将值从一个向量复制到另一向量（从书本复制）

Question

Consider this piece of code.

#include <iostream>
#include <vector>

using namespace std;


int main()
{
    vector <int *> test;
    vector <int *> v;
    int *a = new int;
    int *b = new int;
    *a = 1;
    *b = 2;
    v.push_back (a);
    v.push_back (b);
    for (int i = 0; i < 2; ++i)
    {
        int n = *v[i];
        test.push_back (&n);
    }
    cout << *test[0] << " " << *test[1] << endl;
    delete a;
    delete b;
    return 0;
}

The problem's statement is:

"Given this code, answer the following questions:

1. Why does "test" vector contain only 2's?

2. How can we change for loop to copy properly (only code inside for loop)?"

I couldn't answer any of these questions, so a little bit of help will be appreciated.

Thanks in advance.

Answer 1

That code introduces dangling pointers. The body of the loop looks like this:

{
    int n = *v[i];
    test.push_back (&n);
}

The local variable n loses scope as soon as the loop body ends, so the pointer &n is now a dangling pointer.
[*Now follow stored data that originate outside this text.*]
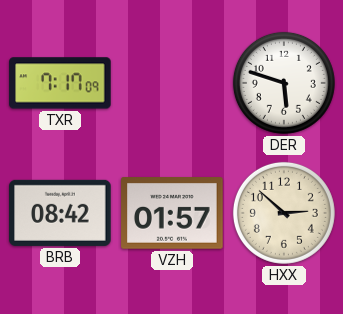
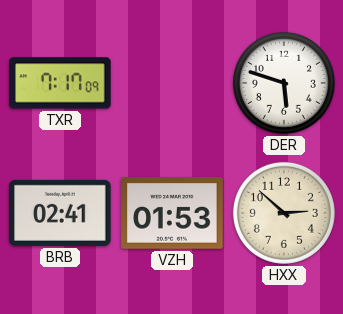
BRB: 08:42 -> 02:41
VZH: 01:57 -> 01:53
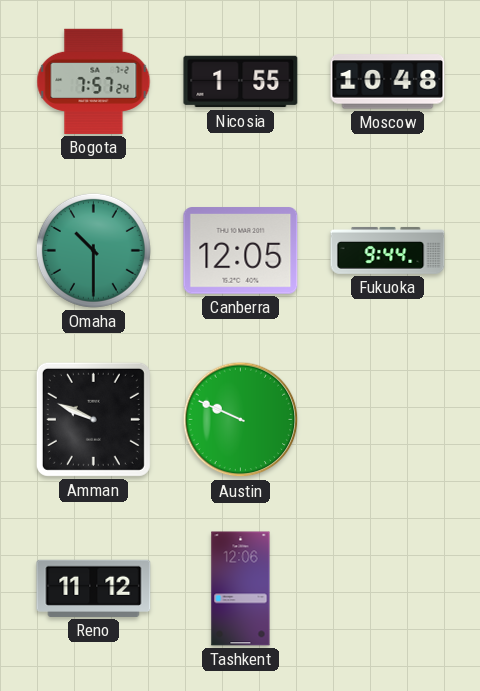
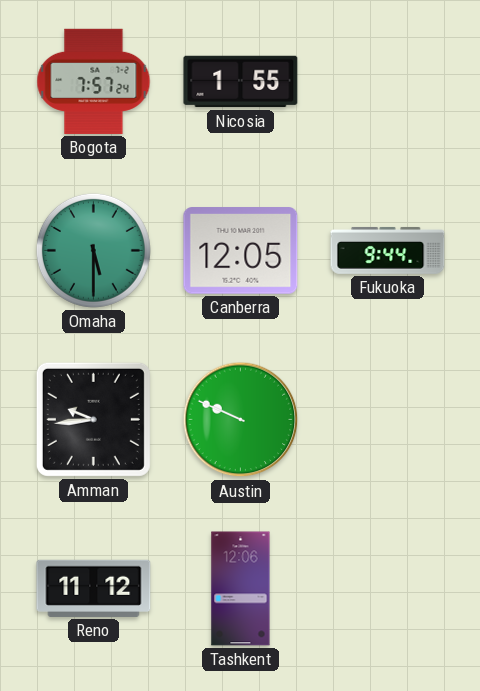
Moscow: 10:48 -> none
Omaha: 10:30 -> 5:30
Amman: 9:49 -> 9:44
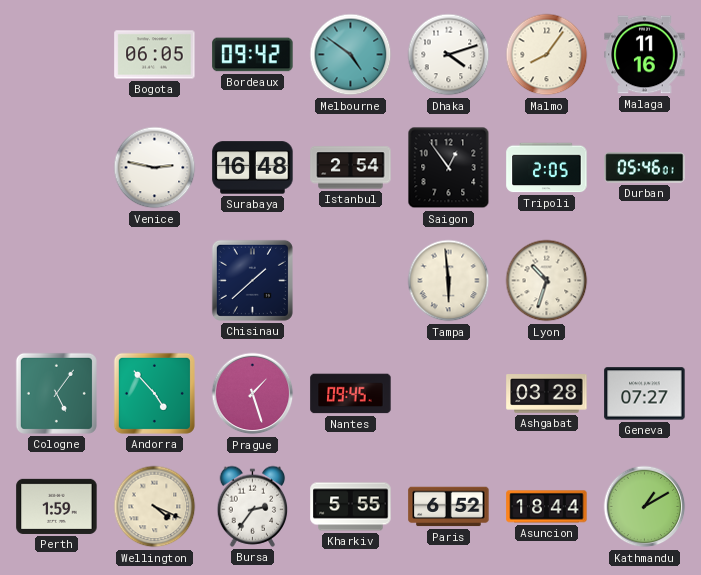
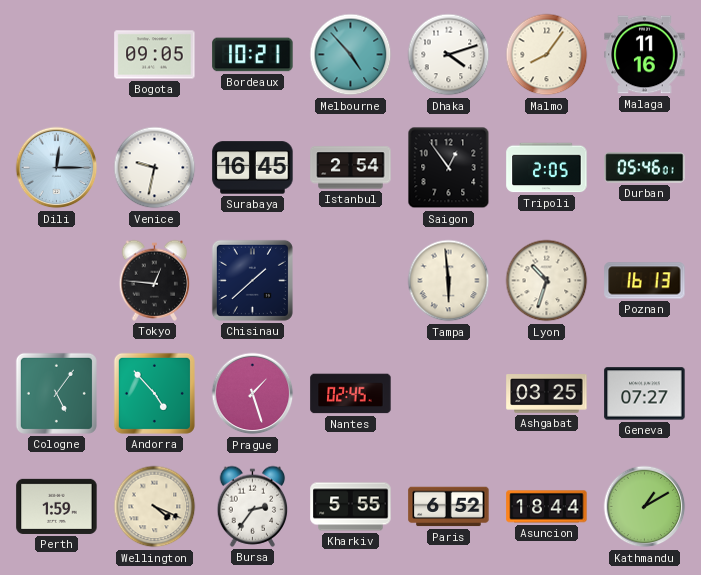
Bogota: 06:05 -> 09:05
Bordeaux: 09:42 -> 10:21
Melbourne: 4:51 -> 4:53
Dili: none -> 12:15
Venice: 2:47 -> 9:32
Surabaya: 16:48 -> 16:45
Tokyo: none -> 12:46
Poznan: none -> 16:13
Nantes: 09:45 -> 02:45
Ashgabat: 03:28 -> 03:25
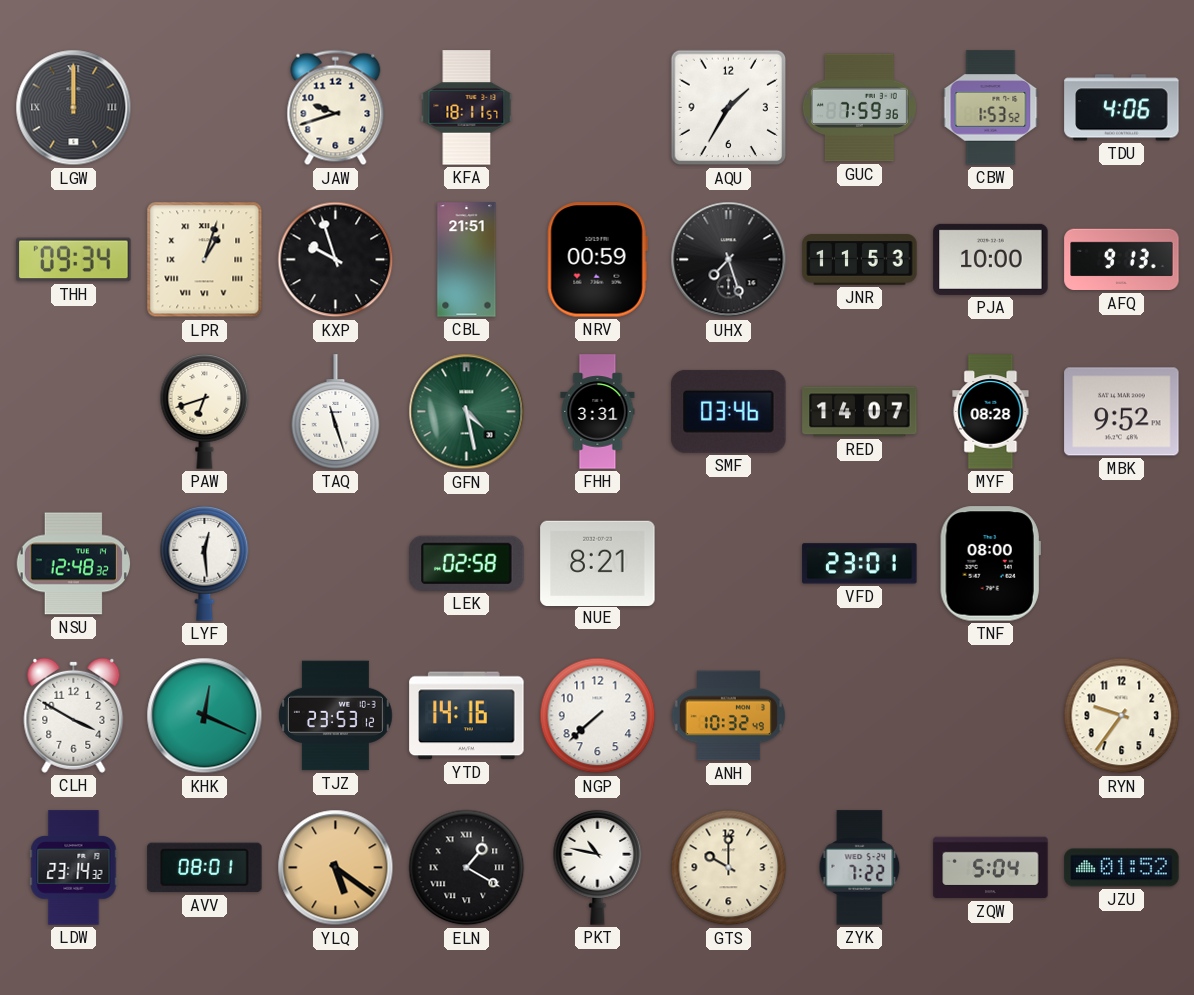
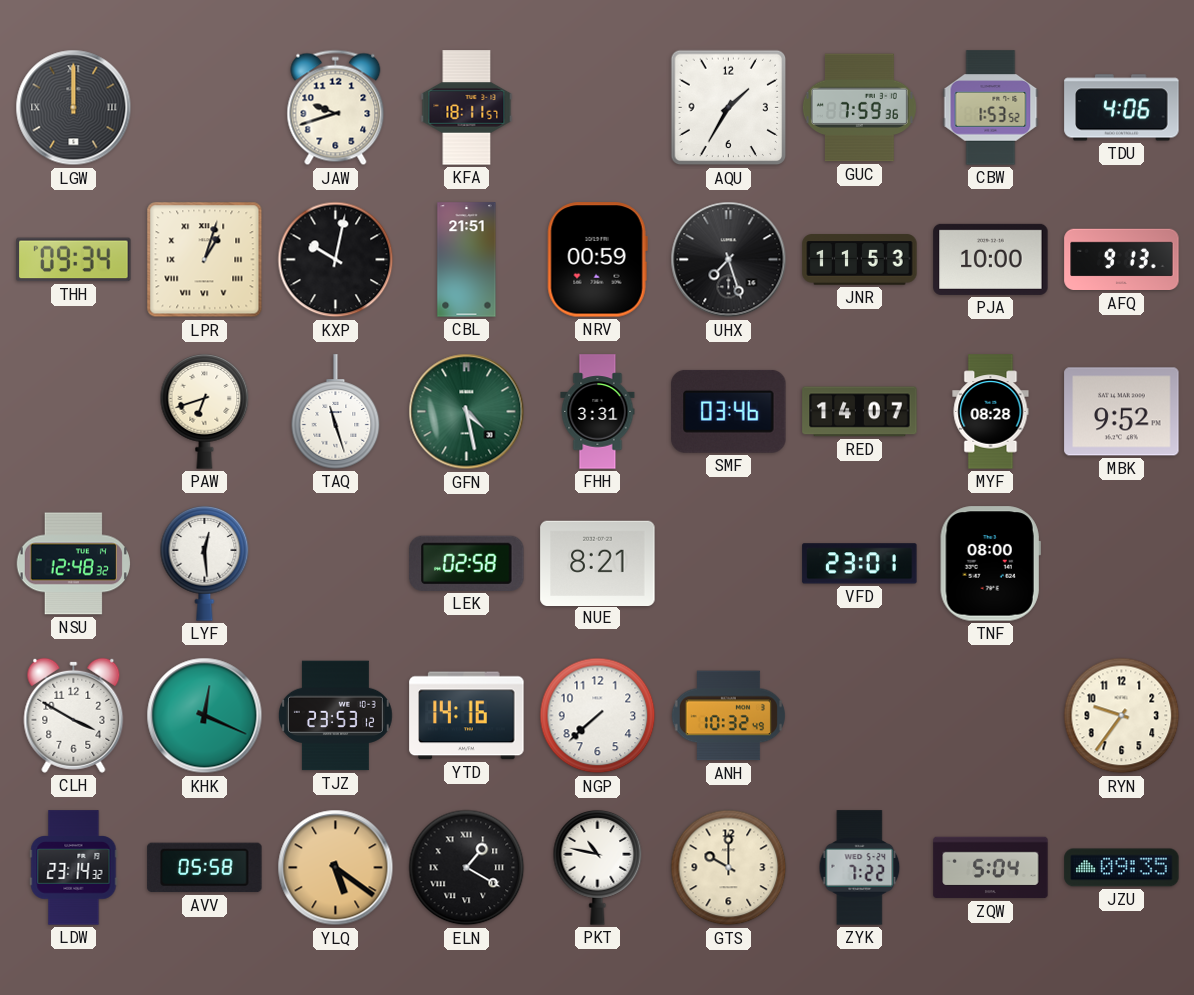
KXP: 9:57 -> 10:02
AVV: 08:01 -> 05:58
JZU: 01:52 -> 09:35
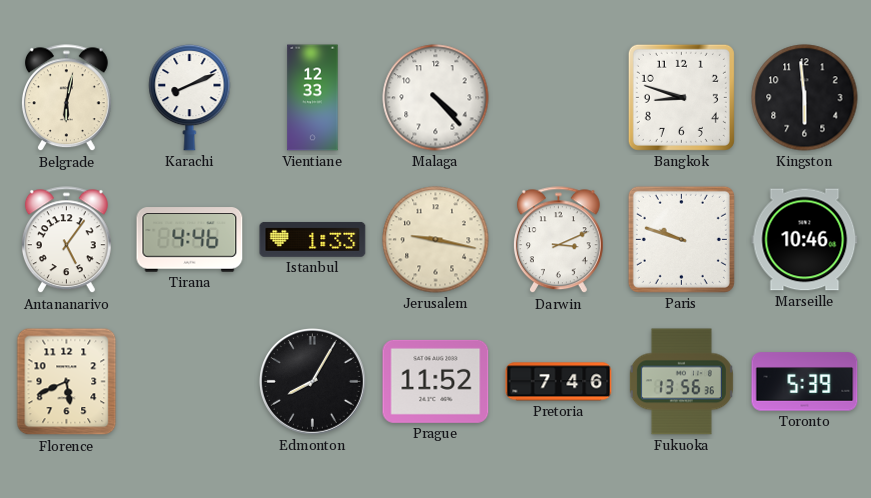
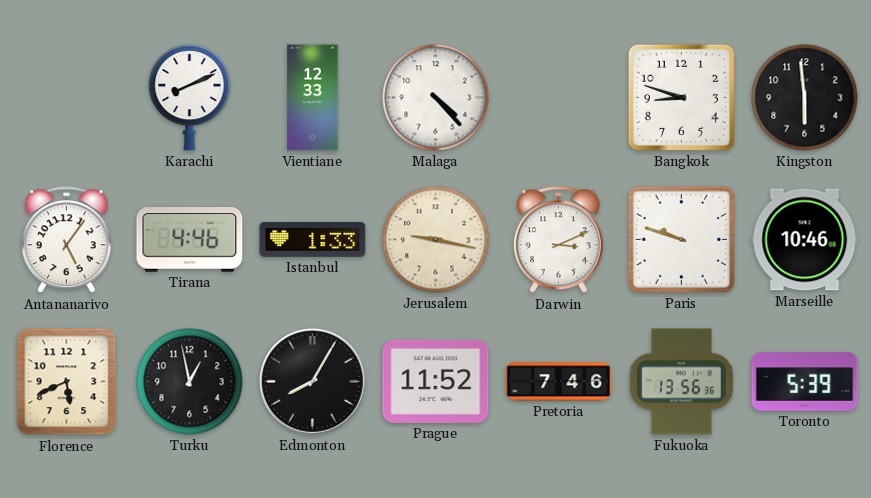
Belgrade: 6:02 -> none
Turku: none -> 12:58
If it happens that test contains only 2's, that's just what randomly came out of what is undefined behavior .

If you want to "properly" copy the data over to test , you can change the for loop body to this:

{
    int* n = new int;
    *n = *v[i];
    test.push_back (n);
}

Please take the "properly" with a grain of salt...

Answer 2

The first question is a trick question: The vector contains pointers to a variable that no longer exists, and dereferencing that could cause pretty much any output. I imagine on some machines and compilers it prints all 2 s however.

I can't understand what the exercise is trying to do (why does it use vectors of pointers for example) so I can't really help with how to solve the problem.

One way you could do it is by making test store by value:

First change the test vector to vector <int> test;

Then change the push_back to something like test.push_back (n); and finally the print statements to remove the now-unneeded * operators.

EDIT for comment:

First, I'm suspect of this book: It shouldn't be demonstrating undefined behavior or raw pointers to single builtin types. But you can change your loop body if you want:

 for (int i = 0; i < 2; ++i)
 {
     int* n = new int;
    *n = *v[i];
     test.push_back (&n);
 }

Note that both this will cause a memory leak unless you later delete those pointers, a problem that storing by value eliminates.

Answer 3

You push two the same pointers to n into test array. n equals the last element of your first array. Note that after control flow exited the loop, all pointers to n become invalid. So, in fact your test array contains invalid pointers, not pointers to 2s.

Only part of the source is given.